Pick out the lines below with "estado" and list them.

-- Opening Marker --

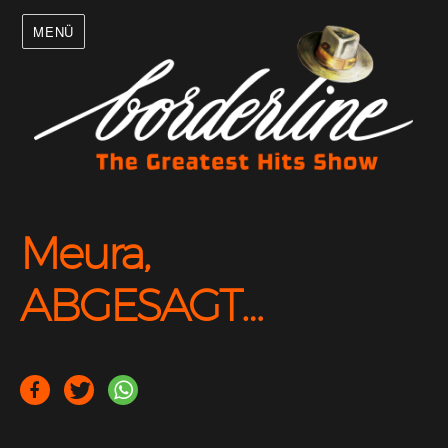
MENÜ
Meura,
ABGESAGT…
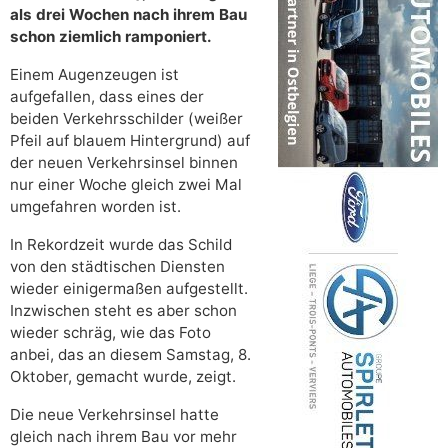
als drei Wochen nach ihrem Bau
schon ziemlich ramponiert.
Einem Augenzeugen ist
aufgefallen, dass eines der
beiden Verkehrsschilder (weißer
Pfeil auf blauem Hintergrund) auf
der neuen Verkehrsinsel binnen
nur einer Woche gleich zwei Mal
umgefahren worden ist.
In Rekordzeit wurde das Schild
von den städtischen Diensten
wieder einigermaßen aufgestellt.
Inzwischen steht es aber schon
wieder schräg, wie das Foto
anbei, das an diesem Samstag, 8.
Oktober, gemacht wurde, zeigt.
Die neue Verkehrsinsel hatte
gleich nach ihrem Bau vor mehr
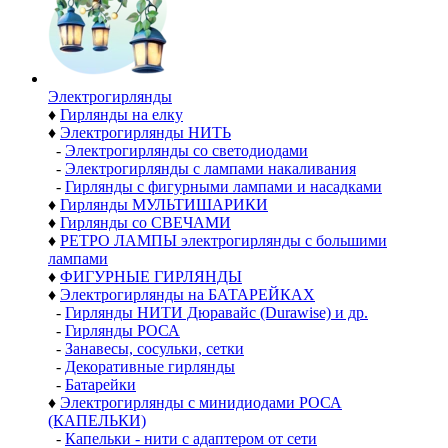
Электро­гирлянды
♦
Гирлянды на елку
♦
Электрогирлянды НИТЬ
-
Электрогирлянды со светодиодами
-
Электрогирлянды с лампами накаливания
-
Гирлянды с фигурными лампами и насадками
♦
Гирлянды МУЛЬТИШАРИКИ
♦
Гирлянды со СВЕЧАМИ
♦
РЕТРО ЛАМПЫ электрогирлянды с большими
лампами
♦
ФИГУРНЫЕ ГИРЛЯНДЫ
♦
Электрогирлянды на БАТАРЕЙКАХ
-
Гирлянды НИТИ Дюравайс (Durawise) и др.
-
Гирлянды РОСА
-
Занавесы, сосульки, сетки
-
Декоративные гирлянды
-
Батарейки
♦
Электрогирлянды с минидиодами РОСА
(КАПЕЛЬКИ)
-
Капельки - нити с адаптером от сети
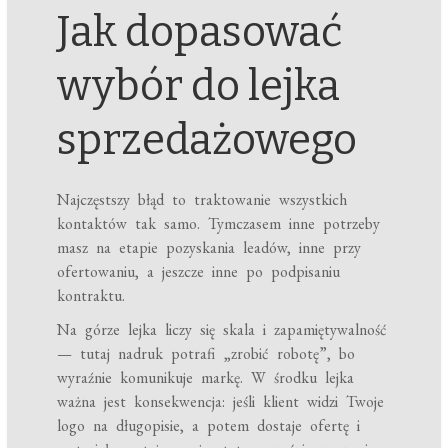
Jak dopasować
wybór do lejka
sprzedażowego
Najczęstszy błąd to traktowanie wszystkich
kontaktów tak samo. Tymczasem inne potrzeby
masz na etapie pozyskania leadów, inne przy
ofertowaniu, a jeszcze inne po podpisaniu
kontraktu.
Na górze lejka liczy się skala i zapamiętywalność
— tutaj nadruk potrafi „zrobić robotę”, bo
wyraźnie komunikuje markę. W środku lejka
ważna jest konsekwencja: jeśli klient widzi Twoje
logo na długopisie, a potem dostaje ofertę i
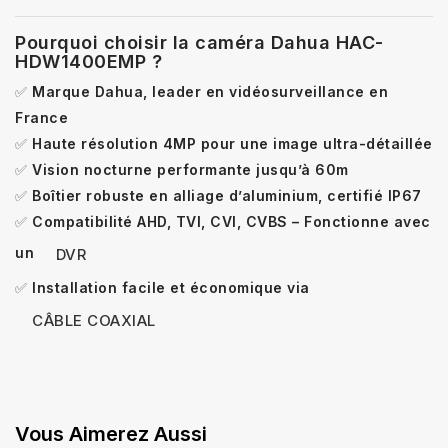
Pourquoi choisir la caméra Dahua HAC-
HDW1400EMP ?
✅
Marque Dahua, leader en vidéosurveillance en
France
✅
Haute résolution 4MP pour une image ultra-détaillée
✅
Vision nocturne performante jusqu’à 60m
✅
Boîtier robuste en alliage d’aluminium, certifié IP67
✅
Compatibilité AHD, TVI, CVI, CVBS – Fonctionne avec
un
DVR
✅
Installation facile et économique via
CÂBLE COAXIAL
Vous Aimerez Aussi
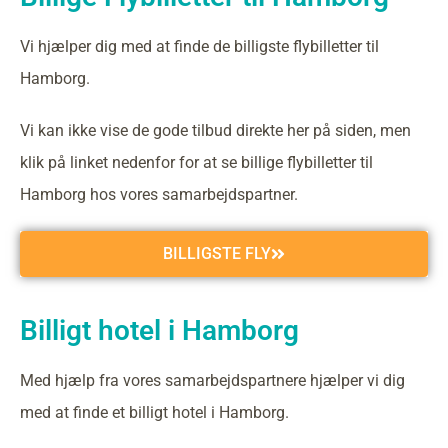
Vi hjælper dig med at finde de billigste flybilletter til
Hamborg.
Vi kan ikke vise de gode tilbud direkte her på siden, men
klik på linket nedenfor for at se billige flybilletter til
Hamborg hos vores samarbejdspartner.
BILLIGSTE FLY
Billigt hotel i Hamborg
Med hjælp fra vores samarbejdspartnere hjælper vi dig
med at finde et billigt hotel i Hamborg.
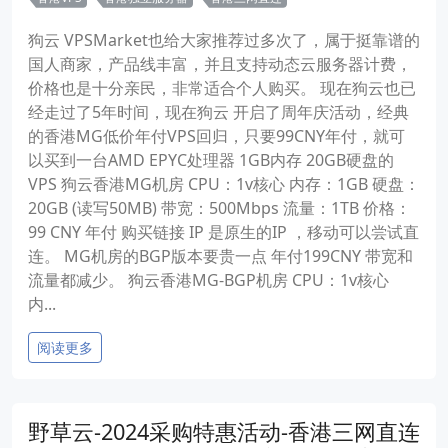
狗云 VPSMarket也给大家推荐过多次了，属于挺靠谱的
国人商家，产品线丰富，并且支持动态云服务器计费，
价格也是十分亲民，非常适合个人购买。 现在狗云也已
经走过了5年时间，现在狗云 开启了周年庆活动，经典
的香港MG低价年付VPS回归，只要99CNY年付，就可
以买到一台AMD EPYC处理器 1GB内存 20GB硬盘的
VPS 狗云香港MG机房 CPU：1v核心 内存：1GB 硬盘：
20GB (读写50MB) 带宽：500Mbps 流量：1TB 价格：
99 CNY 年付 购买链接 IP 是原生的IP ，移动可以尝试直
连。 MG机房的BGP版本要贵一点 年付199CNY 带宽和
流量都减少。 狗云香港MG-BGP机房 CPU：1v核心
内...
阅读更多
野草云-2024采购特惠活动-香港三网直连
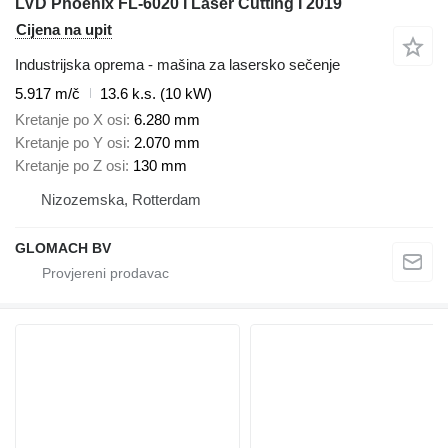
LVD Phoenix FL-6020 I Laser Cutting I 2019
Cijena na upit
Industrijska oprema - mašina za lasersko sečenje
5.917 m/č
13.6 k.s. (10 kW)
Kretanje po X osi
6.280 mm
Kretanje po Y osi
2.070 mm
Kretanje po Z osi
130 mm
Nizozemska, Rotterdam
GLOMACH BV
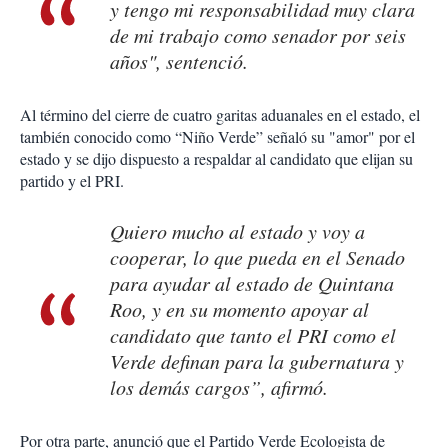
y tengo mi responsabilidad muy clara
de mi trabajo como senador por seis
años", sentenció.
Al término del cierre de cuatro garitas aduanales en el estado, el
también conocido como “Niño Verde” señaló su "amor" por el
estado y se dijo dispuesto a respaldar al candidato que elijan su
partido y el PRI.
Quiero mucho al estado y voy a
cooperar, lo que pueda en el Senado
para ayudar al estado de Quintana
Roo, y en su momento apoyar al
candidato que tanto el PRI como el
Verde definan para la gubernatura y
los demás cargos”, afirmó.
Por otra parte, anunció que el Partido Verde Ecologista de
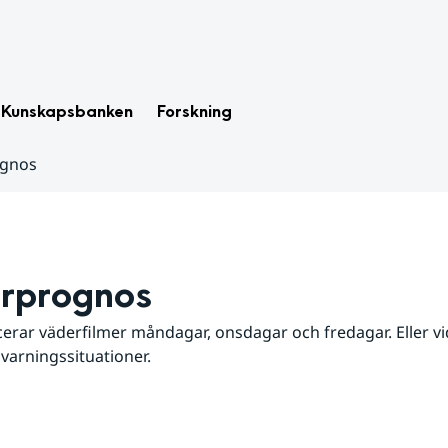
Kunskapsbanken
Forskning
ognos
rprognos
erar väderfilmer måndagar, onsdagar och fredagar. Eller vid
 varningssituationer.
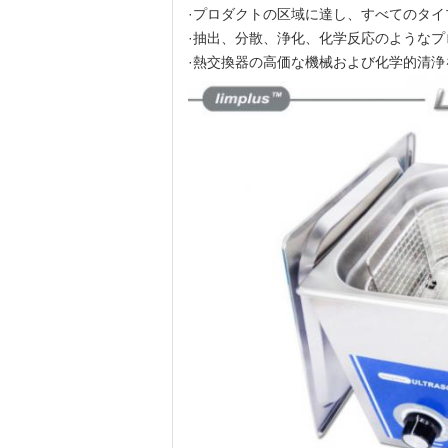
·プロダクトの区域に達し、すべてのタ
·抽出、分散、浄化、化学反応のような
·熱交換器の高価な機械および化学的清浄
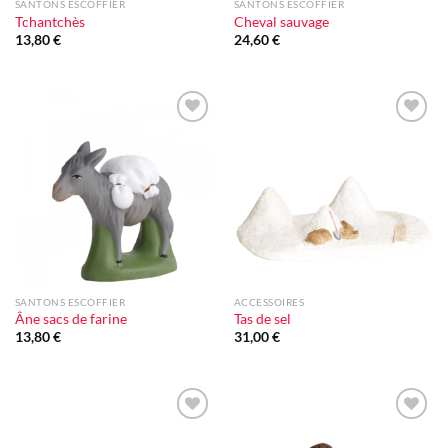
SANTONS ESCOFFIER
SANTONS ESCOFFIER
Tchantchès
Cheval sauvage
13,80
€
24,60
€
Ajouter
Ajouter
à la liste
à la liste
d'envie
d'envie
SANTONS ESCOFFIER
ACCESSOIRES
Âne sacs de farine
Tas de sel
13,80
€
31,00
€
Ajouter
Ajouter
à la liste
à la liste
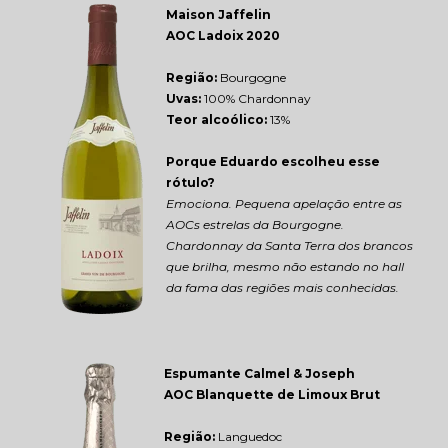
Maison Jaffelin 
AOC Ladoix 2020
Região: 
Bourgogne
Uvas:
 100% Chardonnay
Teor alcoólico:
 13%
Porque Eduardo escolheu esse 
rótulo?
Emociona. Pequena apelação entre as 
AOCs estrelas da Bourgogne. 
Chardonnay da Santa Terra dos brancos 
que brilha, mesmo não estando no hall 
da fama das regiões mais conhecidas.
Espumante Calmel & Joseph 
AOC Blanquette de Limoux Brut
Região: 
Languedoc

-- Closing Marker --

• **WRITTEN RESPONSE**
Al término del cierre de cuatro garitas aduanales en el estado, el
estado y se dijo dispuesto a respaldar al candidato que elijan su
Quiero mucho al estado y voy a
para ayudar al estado de Quintana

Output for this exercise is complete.